Hatice Cengiz, bu sefer avukatı aracılığıyla AYM’ye başvurdu. Kişisel müracaat dilekçesinde, Cemal Kaşıkçı’nın Suudi Arabistan idaresine muhalif görüşleri sebebiyle öldürülme ve kaçırılma tehlikelerinden korunmak için inançta olacağını düşünerek Türkiye’ye geldiği, evlilik dokümanı almak üzere gittiği Suudi Arabistan Krallığı İstanbul Başkonsolosluğu’nda boğularak öldürüldüğü ve cesedinin parçalanarak yok edildiği anlatıldı.
Dilekçenin devamında, dava sürecinde evrakın Suudi Arabistan’a devredilmesi istikametinde karar verildiği, bu karara itiraz edildiği, lakin itirazlarının üst mahkeme tarafınca kesin olarak reddedildiği, bu sebeple ayrıca başvurulacak tüzel yol kalmadığından AYM’ye başvurulduğu kaydedildi.
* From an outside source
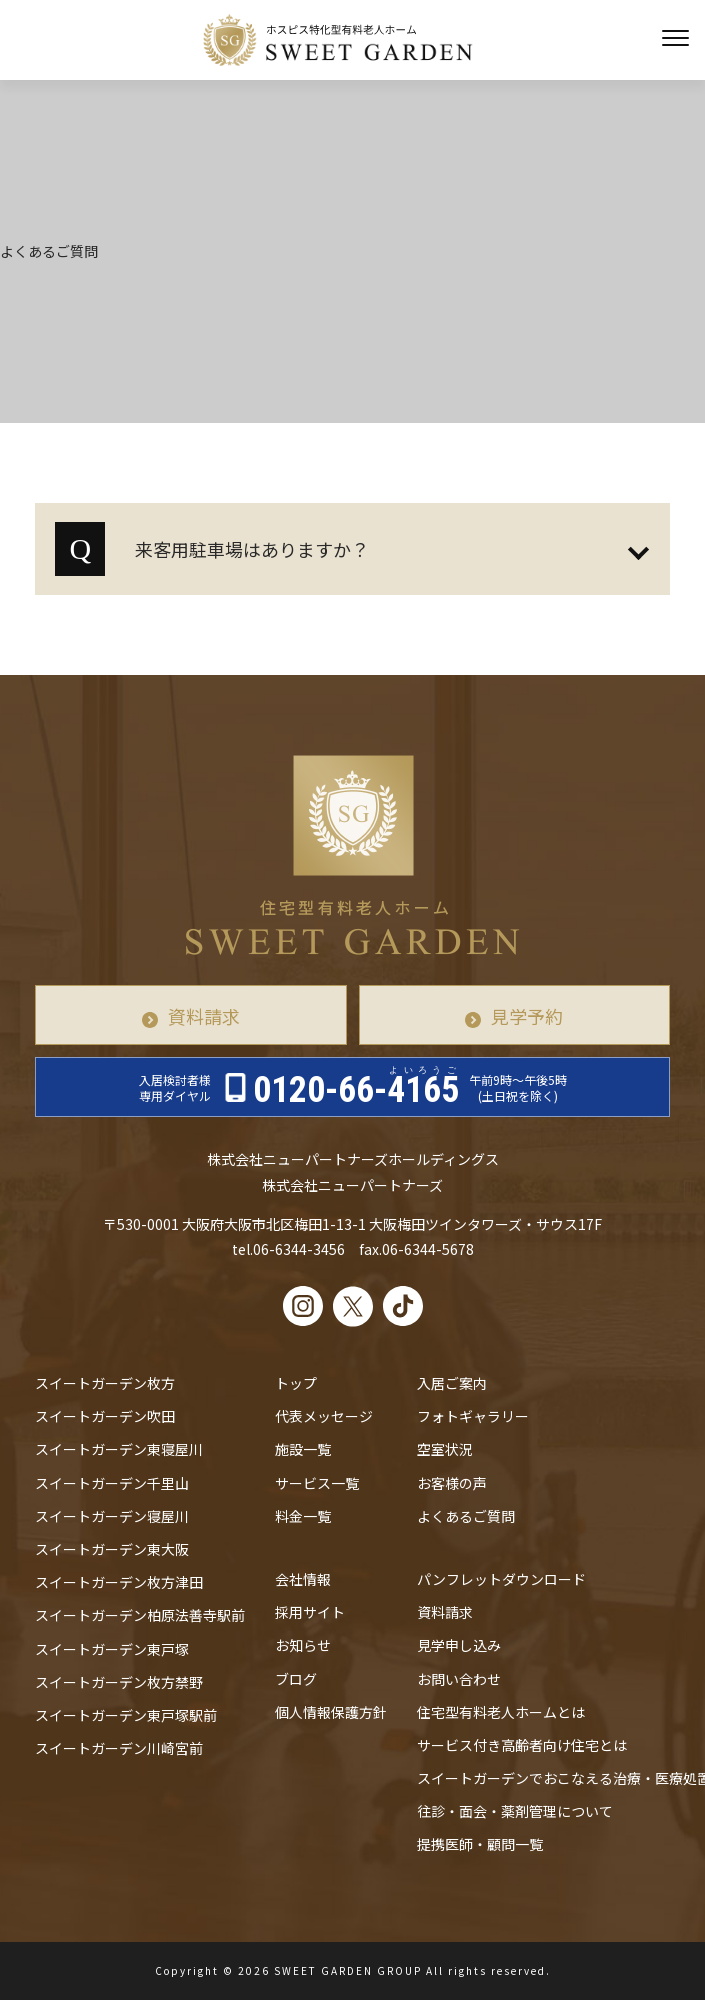 The width and height of the screenshot is (705, 2000). I want to click on トップ, so click(296, 1383).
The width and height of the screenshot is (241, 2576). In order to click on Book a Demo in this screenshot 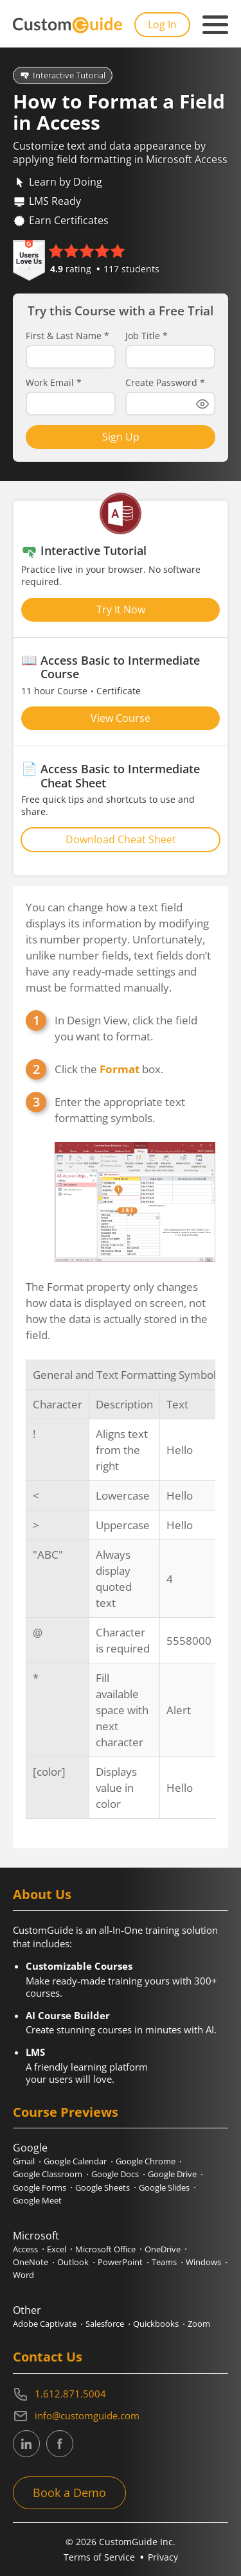 , I will do `click(69, 2492)`.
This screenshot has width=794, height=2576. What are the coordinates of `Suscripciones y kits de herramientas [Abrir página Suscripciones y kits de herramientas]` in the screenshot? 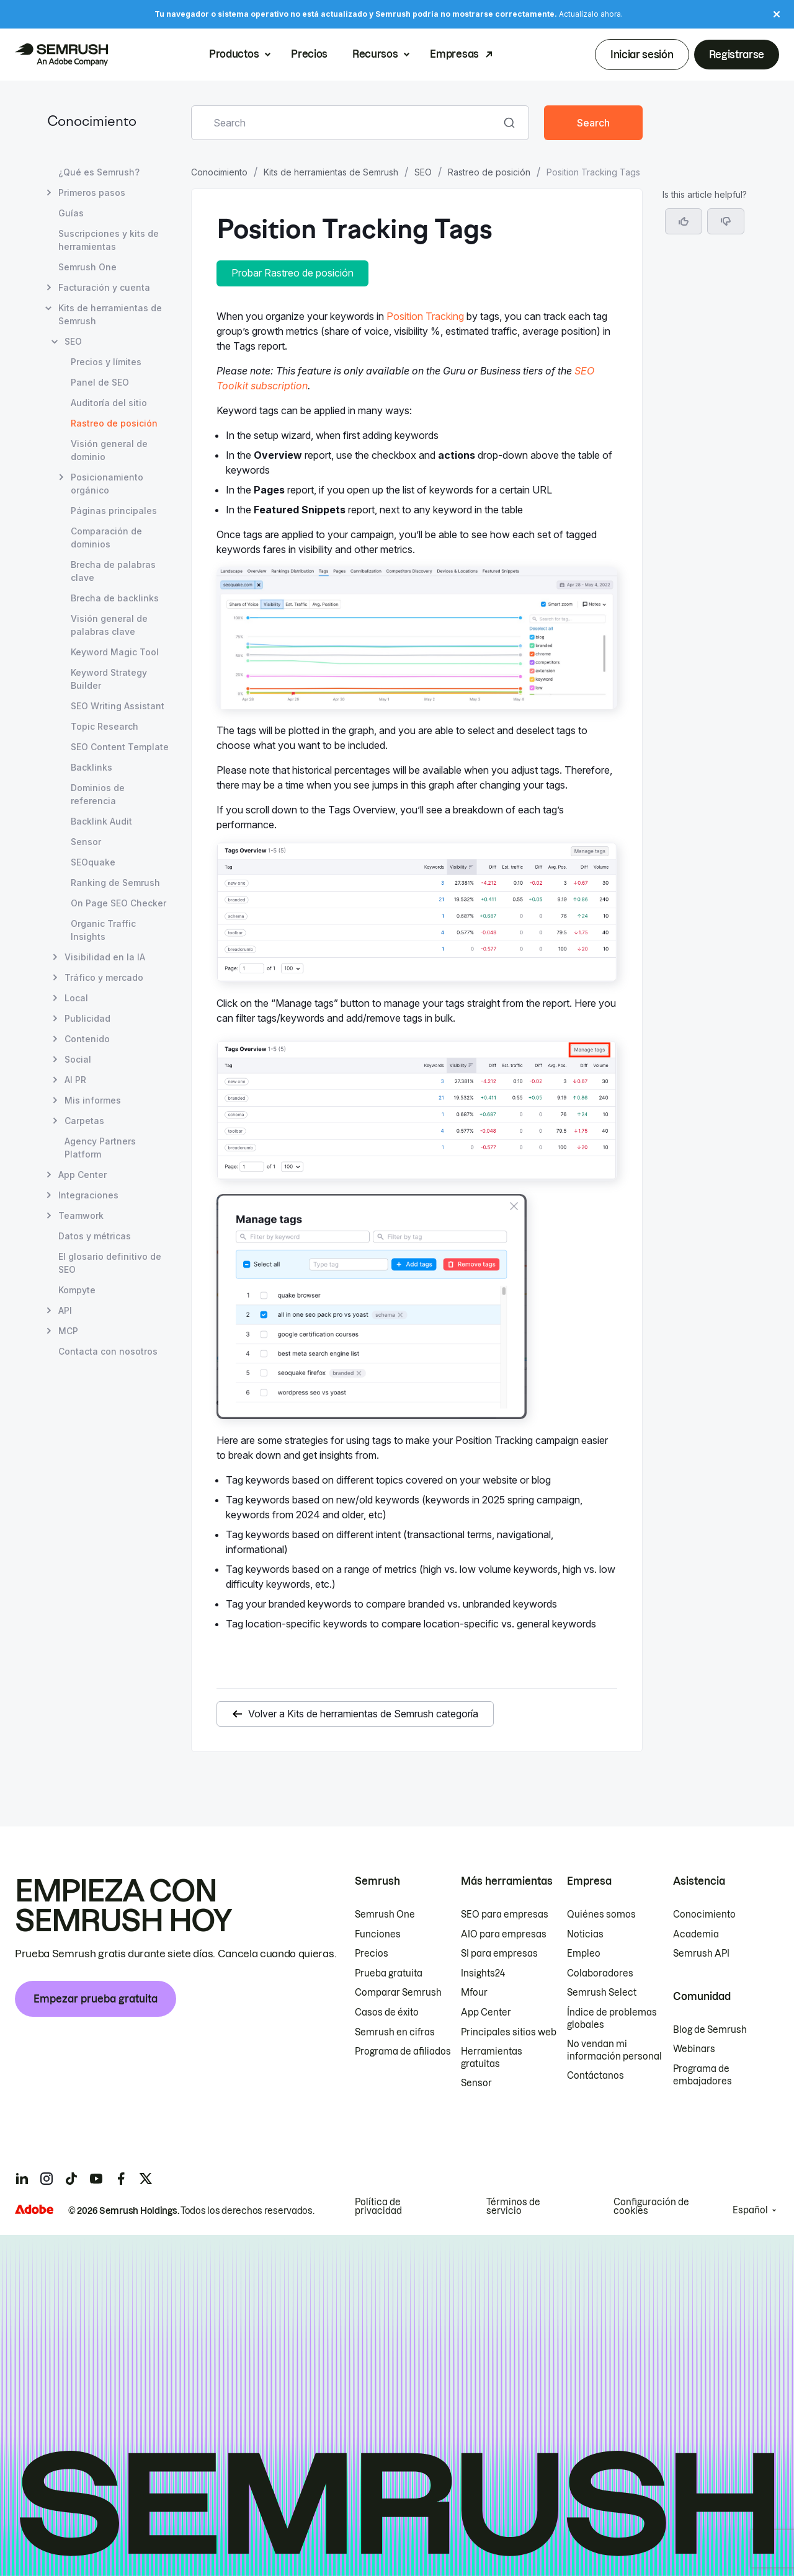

Kaşıkçı’nın cesedi tandırda mı yakıldı?
To view this görüntü please enable JavaScript, and consider upgrading to a web browser that supports HTML5 görüntü
Dilekçenin sonuç kısmında ise İstanbul 11. Ağır Ceza Mahkemesi’nin sonucu ve bu karara karşı üst mahkeme olan 12. Ağır Ceza Mahkemesi’ne yapılan itirazın kesin olarak reddedilmesinin, Anayasa’nın 17. ve Avrupa İnsan Hakları Sözleşmesi’nin (AİHS) 2. hususlarında devlete getirilen olumlu yükümlülüklere karşıt olduğu ve ömür hakkının ihlal edildiği savunuldu.
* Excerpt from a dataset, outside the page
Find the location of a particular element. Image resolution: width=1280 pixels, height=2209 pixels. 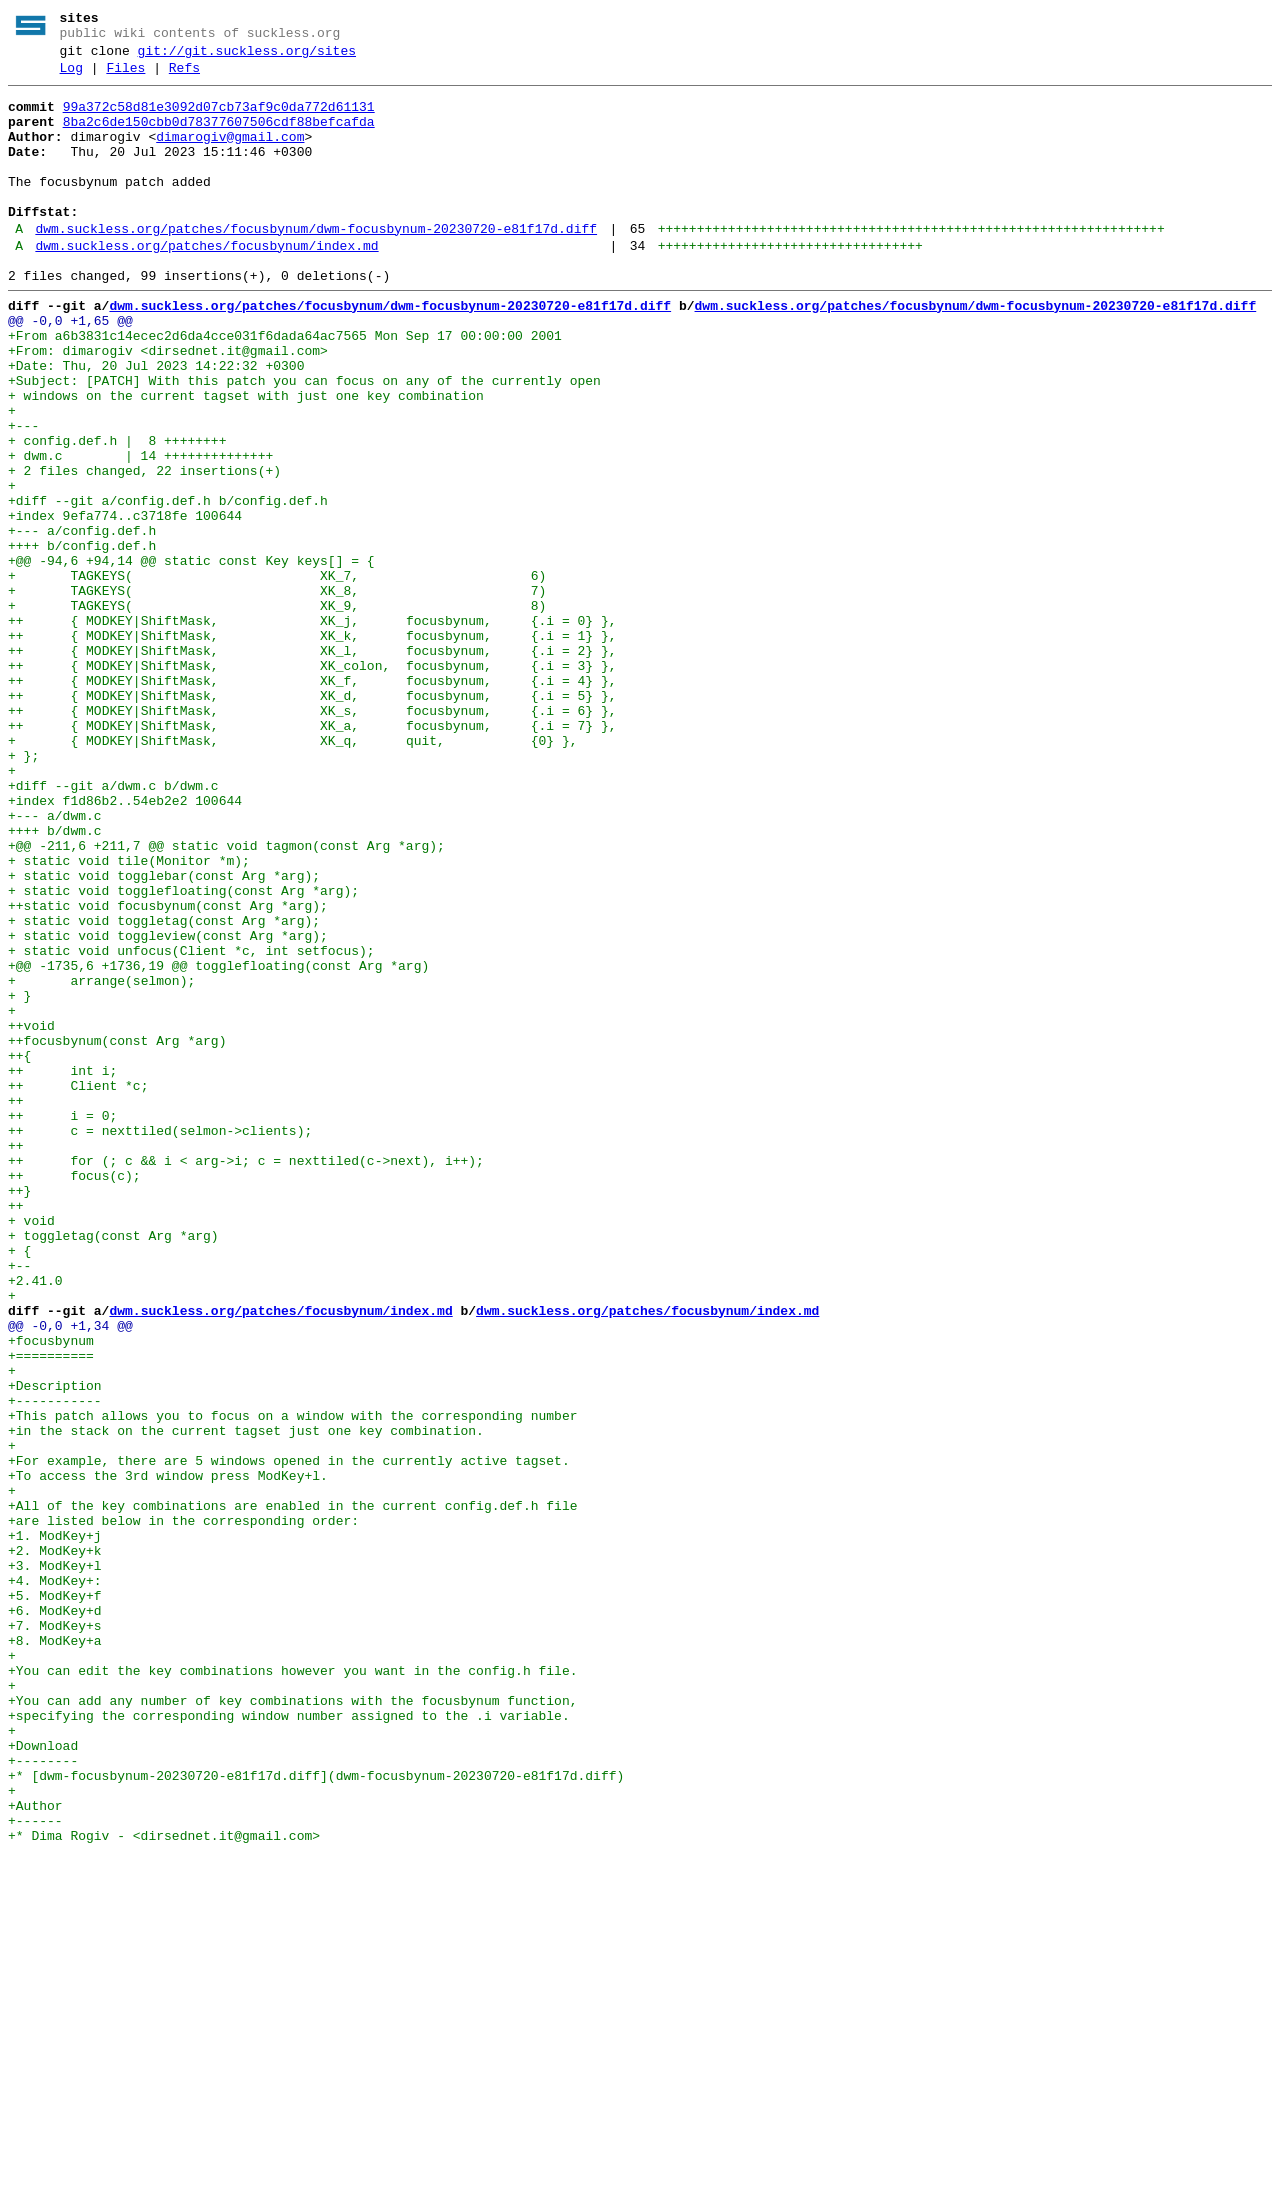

Bu kararların Avrupa İnsan Hakları Mukavelesi’nin (AİHS) 3. hususunda düzenlenen azap ve kötü muamele yasağının devlete getirdiği müspet yükümlülüklerin ihlali niteliğinde olduğu belirtilen dilekçede, durdurma kararının kaldırılması ve yargılamaya devam edilmesi istikametinde karar verilmesi talep edildi.
Kaşıkçı, 2 Ekim 2018’de Suudi Arabistan’ın İstanbul Başkonsolosluğu’nda öldürülmüştü. ABD istihbaratının geçen yıl deklare ettiğı raporda, Kaşıkçı’ya yönelik operasyonun Suudi Veliaht Prens Muhammed bin Selman’ın onayı olmadan gerçekleştirilemeyeceği değerlendirmesinde bulunulmuştu.